- _Records for the task_
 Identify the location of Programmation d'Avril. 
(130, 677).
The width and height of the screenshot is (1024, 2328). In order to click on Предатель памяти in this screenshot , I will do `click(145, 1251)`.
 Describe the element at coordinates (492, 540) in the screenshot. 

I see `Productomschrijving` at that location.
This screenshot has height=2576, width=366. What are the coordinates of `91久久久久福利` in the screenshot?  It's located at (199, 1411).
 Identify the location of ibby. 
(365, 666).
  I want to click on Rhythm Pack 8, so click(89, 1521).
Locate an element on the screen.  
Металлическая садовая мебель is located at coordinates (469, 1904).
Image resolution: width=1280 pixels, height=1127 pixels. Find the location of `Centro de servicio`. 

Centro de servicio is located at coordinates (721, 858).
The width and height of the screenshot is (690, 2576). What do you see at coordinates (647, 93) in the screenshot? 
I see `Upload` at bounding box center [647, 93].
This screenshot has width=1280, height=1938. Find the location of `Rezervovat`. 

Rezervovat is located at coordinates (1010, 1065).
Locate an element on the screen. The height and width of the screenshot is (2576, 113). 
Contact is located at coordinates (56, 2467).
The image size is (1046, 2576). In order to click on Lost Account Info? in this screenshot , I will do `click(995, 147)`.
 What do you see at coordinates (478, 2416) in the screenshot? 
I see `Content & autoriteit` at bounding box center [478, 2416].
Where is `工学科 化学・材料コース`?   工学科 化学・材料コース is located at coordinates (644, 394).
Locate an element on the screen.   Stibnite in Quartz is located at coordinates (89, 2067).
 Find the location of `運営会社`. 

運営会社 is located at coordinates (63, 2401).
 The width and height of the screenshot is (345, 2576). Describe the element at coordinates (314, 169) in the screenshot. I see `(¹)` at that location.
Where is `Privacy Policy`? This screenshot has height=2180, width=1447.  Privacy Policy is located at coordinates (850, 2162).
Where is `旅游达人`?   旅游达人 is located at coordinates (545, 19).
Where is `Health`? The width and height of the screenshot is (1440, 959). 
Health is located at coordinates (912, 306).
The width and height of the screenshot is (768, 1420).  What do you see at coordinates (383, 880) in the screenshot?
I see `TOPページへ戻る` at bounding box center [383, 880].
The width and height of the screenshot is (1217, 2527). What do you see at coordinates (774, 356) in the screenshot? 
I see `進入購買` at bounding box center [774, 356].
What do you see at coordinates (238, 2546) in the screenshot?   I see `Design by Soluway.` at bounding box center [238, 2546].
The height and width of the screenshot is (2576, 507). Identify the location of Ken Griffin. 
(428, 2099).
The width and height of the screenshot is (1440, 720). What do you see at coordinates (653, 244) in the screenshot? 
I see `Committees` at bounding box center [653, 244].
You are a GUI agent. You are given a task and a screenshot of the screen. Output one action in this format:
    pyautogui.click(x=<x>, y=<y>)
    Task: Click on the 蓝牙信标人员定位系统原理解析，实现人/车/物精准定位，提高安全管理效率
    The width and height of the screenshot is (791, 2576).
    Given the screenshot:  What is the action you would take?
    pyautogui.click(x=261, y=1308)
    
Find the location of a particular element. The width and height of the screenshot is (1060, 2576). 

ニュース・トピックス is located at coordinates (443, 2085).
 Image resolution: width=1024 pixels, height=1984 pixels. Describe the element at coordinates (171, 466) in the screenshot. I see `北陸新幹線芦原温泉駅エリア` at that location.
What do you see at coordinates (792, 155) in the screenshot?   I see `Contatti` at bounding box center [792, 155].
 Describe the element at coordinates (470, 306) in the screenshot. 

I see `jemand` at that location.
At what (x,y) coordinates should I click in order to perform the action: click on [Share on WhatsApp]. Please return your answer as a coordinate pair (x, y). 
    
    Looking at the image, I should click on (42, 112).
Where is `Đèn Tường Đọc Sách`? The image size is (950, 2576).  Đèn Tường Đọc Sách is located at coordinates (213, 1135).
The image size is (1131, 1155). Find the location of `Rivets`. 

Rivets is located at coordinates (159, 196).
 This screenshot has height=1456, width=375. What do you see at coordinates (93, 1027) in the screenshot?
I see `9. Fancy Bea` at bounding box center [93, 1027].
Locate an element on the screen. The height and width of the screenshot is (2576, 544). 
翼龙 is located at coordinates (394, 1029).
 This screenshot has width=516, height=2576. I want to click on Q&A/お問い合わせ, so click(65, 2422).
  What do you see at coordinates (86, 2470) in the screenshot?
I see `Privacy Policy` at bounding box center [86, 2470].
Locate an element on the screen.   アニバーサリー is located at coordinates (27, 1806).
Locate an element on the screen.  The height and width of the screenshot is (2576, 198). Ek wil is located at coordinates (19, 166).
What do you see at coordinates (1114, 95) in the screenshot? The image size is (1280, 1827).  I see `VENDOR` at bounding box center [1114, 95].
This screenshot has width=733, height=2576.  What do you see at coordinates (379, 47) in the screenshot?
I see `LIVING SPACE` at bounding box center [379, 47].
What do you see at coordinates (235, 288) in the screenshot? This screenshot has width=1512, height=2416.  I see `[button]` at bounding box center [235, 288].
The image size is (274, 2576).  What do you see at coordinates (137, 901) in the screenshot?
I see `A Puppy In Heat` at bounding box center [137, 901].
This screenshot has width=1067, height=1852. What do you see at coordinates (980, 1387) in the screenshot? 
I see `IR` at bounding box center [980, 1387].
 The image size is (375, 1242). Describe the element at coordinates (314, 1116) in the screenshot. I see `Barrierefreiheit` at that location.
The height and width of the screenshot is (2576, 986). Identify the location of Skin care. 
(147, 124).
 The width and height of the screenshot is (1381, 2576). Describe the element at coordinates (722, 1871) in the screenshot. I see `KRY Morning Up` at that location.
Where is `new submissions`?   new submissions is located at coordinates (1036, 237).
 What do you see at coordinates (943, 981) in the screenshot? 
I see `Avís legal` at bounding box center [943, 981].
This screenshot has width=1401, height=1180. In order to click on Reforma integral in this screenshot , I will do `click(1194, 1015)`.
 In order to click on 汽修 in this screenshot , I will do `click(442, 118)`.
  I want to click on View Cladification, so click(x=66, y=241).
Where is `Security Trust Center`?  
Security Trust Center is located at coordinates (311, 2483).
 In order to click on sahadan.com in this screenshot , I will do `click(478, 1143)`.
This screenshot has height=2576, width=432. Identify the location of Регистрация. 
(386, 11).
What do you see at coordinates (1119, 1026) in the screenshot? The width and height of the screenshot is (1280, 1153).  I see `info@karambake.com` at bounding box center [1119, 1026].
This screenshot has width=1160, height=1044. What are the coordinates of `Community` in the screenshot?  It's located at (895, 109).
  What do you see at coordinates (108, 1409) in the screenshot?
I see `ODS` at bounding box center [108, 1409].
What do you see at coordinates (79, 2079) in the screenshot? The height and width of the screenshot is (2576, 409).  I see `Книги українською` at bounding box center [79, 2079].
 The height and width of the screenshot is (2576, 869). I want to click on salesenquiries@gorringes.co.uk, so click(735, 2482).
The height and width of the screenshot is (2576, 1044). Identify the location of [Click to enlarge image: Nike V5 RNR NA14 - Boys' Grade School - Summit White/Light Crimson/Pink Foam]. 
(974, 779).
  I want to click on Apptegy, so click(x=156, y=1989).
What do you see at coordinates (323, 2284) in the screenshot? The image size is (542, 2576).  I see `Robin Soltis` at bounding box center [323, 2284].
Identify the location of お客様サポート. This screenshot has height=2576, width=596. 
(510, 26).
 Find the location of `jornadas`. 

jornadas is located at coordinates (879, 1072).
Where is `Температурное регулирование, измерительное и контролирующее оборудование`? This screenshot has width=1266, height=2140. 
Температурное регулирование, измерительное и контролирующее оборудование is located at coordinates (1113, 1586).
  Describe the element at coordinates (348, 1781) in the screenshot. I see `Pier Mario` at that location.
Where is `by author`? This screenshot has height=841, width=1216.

- _Task prompt_
What this exercise calls for is a precise transcription of the material above.

- _Your response_
 Identify the location of Programmation d'Avril. 
(130, 677).
The width and height of the screenshot is (1024, 2328). In order to click on Предатель памяти in this screenshot , I will do `click(145, 1251)`.
 Describe the element at coordinates (492, 540) in the screenshot. 

I see `Productomschrijving` at that location.
This screenshot has height=2576, width=366. What are the coordinates of `91久久久久福利` in the screenshot?  It's located at (199, 1411).
 Identify the location of ibby. 
(365, 666).
  I want to click on Rhythm Pack 8, so click(89, 1521).
Locate an element on the screen.  
Металлическая садовая мебель is located at coordinates (469, 1904).
Image resolution: width=1280 pixels, height=1127 pixels. Find the location of `Centro de servicio`. 

Centro de servicio is located at coordinates (721, 858).
The width and height of the screenshot is (690, 2576). What do you see at coordinates (647, 93) in the screenshot? 
I see `Upload` at bounding box center [647, 93].
This screenshot has width=1280, height=1938. Find the location of `Rezervovat`. 

Rezervovat is located at coordinates (1010, 1065).
Locate an element on the screen. The height and width of the screenshot is (2576, 113). 
Contact is located at coordinates (56, 2467).
The image size is (1046, 2576). In order to click on Lost Account Info? in this screenshot , I will do `click(995, 147)`.
 What do you see at coordinates (478, 2416) in the screenshot? 
I see `Content & autoriteit` at bounding box center [478, 2416].
Where is `工学科 化学・材料コース`?   工学科 化学・材料コース is located at coordinates (644, 394).
Locate an element on the screen.   Stibnite in Quartz is located at coordinates (89, 2067).
 Find the location of `運営会社`. 

運営会社 is located at coordinates (63, 2401).
 The width and height of the screenshot is (345, 2576). Describe the element at coordinates (314, 169) in the screenshot. I see `(¹)` at that location.
Where is `Privacy Policy`? This screenshot has height=2180, width=1447.  Privacy Policy is located at coordinates (850, 2162).
Where is `旅游达人`?   旅游达人 is located at coordinates (545, 19).
Where is `Health`? The width and height of the screenshot is (1440, 959). 
Health is located at coordinates (912, 306).
The width and height of the screenshot is (768, 1420).  What do you see at coordinates (383, 880) in the screenshot?
I see `TOPページへ戻る` at bounding box center [383, 880].
The width and height of the screenshot is (1217, 2527). What do you see at coordinates (774, 356) in the screenshot? 
I see `進入購買` at bounding box center [774, 356].
What do you see at coordinates (238, 2546) in the screenshot?   I see `Design by Soluway.` at bounding box center [238, 2546].
The height and width of the screenshot is (2576, 507). Identify the location of Ken Griffin. 
(428, 2099).
The width and height of the screenshot is (1440, 720). What do you see at coordinates (653, 244) in the screenshot? 
I see `Committees` at bounding box center [653, 244].
You are a GUI agent. You are given a task and a screenshot of the screen. Output one action in this format:
    pyautogui.click(x=<x>, y=<y>)
    Task: Click on the 蓝牙信标人员定位系统原理解析，实现人/车/物精准定位，提高安全管理效率
    The width and height of the screenshot is (791, 2576).
    Given the screenshot:  What is the action you would take?
    pyautogui.click(x=261, y=1308)
    
Find the location of a particular element. The width and height of the screenshot is (1060, 2576). 

ニュース・トピックス is located at coordinates (443, 2085).
 Image resolution: width=1024 pixels, height=1984 pixels. Describe the element at coordinates (171, 466) in the screenshot. I see `北陸新幹線芦原温泉駅エリア` at that location.
What do you see at coordinates (792, 155) in the screenshot?   I see `Contatti` at bounding box center [792, 155].
 Describe the element at coordinates (470, 306) in the screenshot. 

I see `jemand` at that location.
At what (x,y) coordinates should I click in order to perform the action: click on [Share on WhatsApp]. Please return your answer as a coordinate pair (x, y). 
    
    Looking at the image, I should click on (42, 112).
Where is `Đèn Tường Đọc Sách`? The image size is (950, 2576).  Đèn Tường Đọc Sách is located at coordinates (213, 1135).
The image size is (1131, 1155). Find the location of `Rivets`. 

Rivets is located at coordinates (159, 196).
 This screenshot has height=1456, width=375. What do you see at coordinates (93, 1027) in the screenshot?
I see `9. Fancy Bea` at bounding box center [93, 1027].
Locate an element on the screen. The height and width of the screenshot is (2576, 544). 
翼龙 is located at coordinates (394, 1029).
 This screenshot has width=516, height=2576. I want to click on Q&A/お問い合わせ, so click(65, 2422).
  What do you see at coordinates (86, 2470) in the screenshot?
I see `Privacy Policy` at bounding box center [86, 2470].
Locate an element on the screen.   アニバーサリー is located at coordinates (27, 1806).
Locate an element on the screen.  The height and width of the screenshot is (2576, 198). Ek wil is located at coordinates (19, 166).
What do you see at coordinates (1114, 95) in the screenshot? The image size is (1280, 1827).  I see `VENDOR` at bounding box center [1114, 95].
This screenshot has width=733, height=2576.  What do you see at coordinates (379, 47) in the screenshot?
I see `LIVING SPACE` at bounding box center [379, 47].
What do you see at coordinates (235, 288) in the screenshot? This screenshot has width=1512, height=2416.  I see `[button]` at bounding box center [235, 288].
The image size is (274, 2576).  What do you see at coordinates (137, 901) in the screenshot?
I see `A Puppy In Heat` at bounding box center [137, 901].
This screenshot has width=1067, height=1852. What do you see at coordinates (980, 1387) in the screenshot? 
I see `IR` at bounding box center [980, 1387].
 The image size is (375, 1242). Describe the element at coordinates (314, 1116) in the screenshot. I see `Barrierefreiheit` at that location.
The height and width of the screenshot is (2576, 986). Identify the location of Skin care. 
(147, 124).
 The width and height of the screenshot is (1381, 2576). Describe the element at coordinates (722, 1871) in the screenshot. I see `KRY Morning Up` at that location.
Where is `new submissions`?   new submissions is located at coordinates (1036, 237).
 What do you see at coordinates (943, 981) in the screenshot? 
I see `Avís legal` at bounding box center [943, 981].
This screenshot has width=1401, height=1180. In order to click on Reforma integral in this screenshot , I will do `click(1194, 1015)`.
 In order to click on 汽修 in this screenshot , I will do `click(442, 118)`.
  I want to click on View Cladification, so click(x=66, y=241).
Where is `Security Trust Center`?  
Security Trust Center is located at coordinates (311, 2483).
 In order to click on sahadan.com in this screenshot , I will do `click(478, 1143)`.
This screenshot has height=2576, width=432. Identify the location of Регистрация. 
(386, 11).
What do you see at coordinates (1119, 1026) in the screenshot? The width and height of the screenshot is (1280, 1153).  I see `info@karambake.com` at bounding box center [1119, 1026].
This screenshot has width=1160, height=1044. What are the coordinates of `Community` in the screenshot?  It's located at (895, 109).
  What do you see at coordinates (108, 1409) in the screenshot?
I see `ODS` at bounding box center [108, 1409].
What do you see at coordinates (79, 2079) in the screenshot? The height and width of the screenshot is (2576, 409).  I see `Книги українською` at bounding box center [79, 2079].
 The height and width of the screenshot is (2576, 869). I want to click on salesenquiries@gorringes.co.uk, so click(735, 2482).
The height and width of the screenshot is (2576, 1044). Identify the location of [Click to enlarge image: Nike V5 RNR NA14 - Boys' Grade School - Summit White/Light Crimson/Pink Foam]. 
(974, 779).
  I want to click on Apptegy, so click(x=156, y=1989).
What do you see at coordinates (323, 2284) in the screenshot? The image size is (542, 2576).  I see `Robin Soltis` at bounding box center [323, 2284].
Identify the location of お客様サポート. This screenshot has height=2576, width=596. 
(510, 26).
 Find the location of `jornadas`. 

jornadas is located at coordinates (879, 1072).
Where is `Температурное регулирование, измерительное и контролирующее оборудование`? This screenshot has width=1266, height=2140. 
Температурное регулирование, измерительное и контролирующее оборудование is located at coordinates (1113, 1586).
  Describe the element at coordinates (348, 1781) in the screenshot. I see `Pier Mario` at that location.
Where is `by author`? This screenshot has height=841, width=1216.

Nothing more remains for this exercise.